En pratique, le potentiel du modèle semble vérifié. Lorsque le projet de la Louve a débuté il y a 7 ans, le concept de supermarché coopératif était tout nouveau en France et en Europe. Depuis, il a fait des petits. Il y a trois ans, 10 projets étaient en cours, aujourd’hui on en décompte 80 sur le territoire (dont 3 à Paris) et d’autres encore dans des capitales européennes comme à Bruxelles. En atteignant l’équilibre financier il y a deux ans avec son supermarché de 1500 mètres carrés, La Louvre a démontré la viabilité économique du concept et sa capacité à dépasser le stade d’épicerie ou de petit supermarché. Une première pour un modèle alternatif à la grande distribution classique.
Tout cela est très encourageant mais la route est encore longue avant que le supermarché coopératif ne représente un contre modèle sérieux. Il semble déjà important de préciser que depuis la création de la Park Slope Food Coop en 1973 à Brooklyn, aucun autre supermarché coopératif n’est parvenu à perdurer aux États-Unis. L’une des raisons serait à trouver dans l’absence de soutien des banques et des pouvoirs publics américains. En France, les pouvoirs publics représentent plutôt des alliés. La Louve a, par exemple, obtenu l’aide de la mairie de Paris pour obtenir son emplacement. Le financement ne semble, quant à lui, plus présenter un problème depuis que la Louve a prouvé la viabilité économique du modèle.

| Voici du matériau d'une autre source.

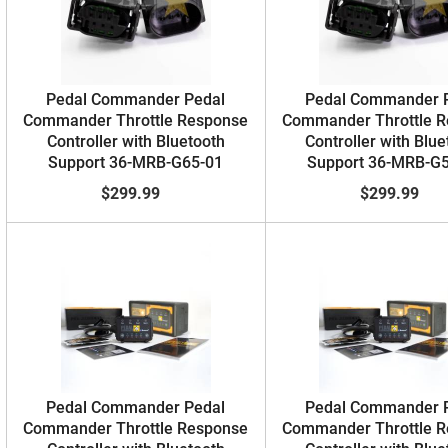
Pedal Commander Pedal
Pedal Commander 
Commander Throttle Response
Commander Throttle 
Controller with Bluetooth
Controller with Blue
Support 36-MRB-G65-01
Support 36-MRB-G
$299.99
$299.99
Pedal Commander Pedal
Pedal Commander 
Commander Throttle Response
Commander Throttle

Par ailleurs, pour être économiquement viable, un supermarché coopératif doit être lancé dans des emplacements respectant certaines conditions. L’une d’entre elle est d’être au centre d’une zone urbaine densément peuplée. En effet, pour fidéliser ses coopérateurs, un supermarché coopératif se doit d’être suffisamment grand pour leur éviter d’avoir à faire leurs courses ailleurs. Pour rembourser les investissements induits par cette contrainte, il est nécessaire d’atteindre un nombre de coopérateurs significatif rapidement. Or, la conversion des habitants vivant autour du supermarché en coopérateurs est assez lente lors des premières années. Il est donc nécessaire de l’implanter au milieu d’un bassin de population important.
Cet article a également été rédigé de manière coopérative par les Associés des promotions d’avril et octobre 2019 du Programme Associé : Alice, Audrey, Eliott, Marie et Olivier. Pour lire le 4e et dernier épisode c’est par ici !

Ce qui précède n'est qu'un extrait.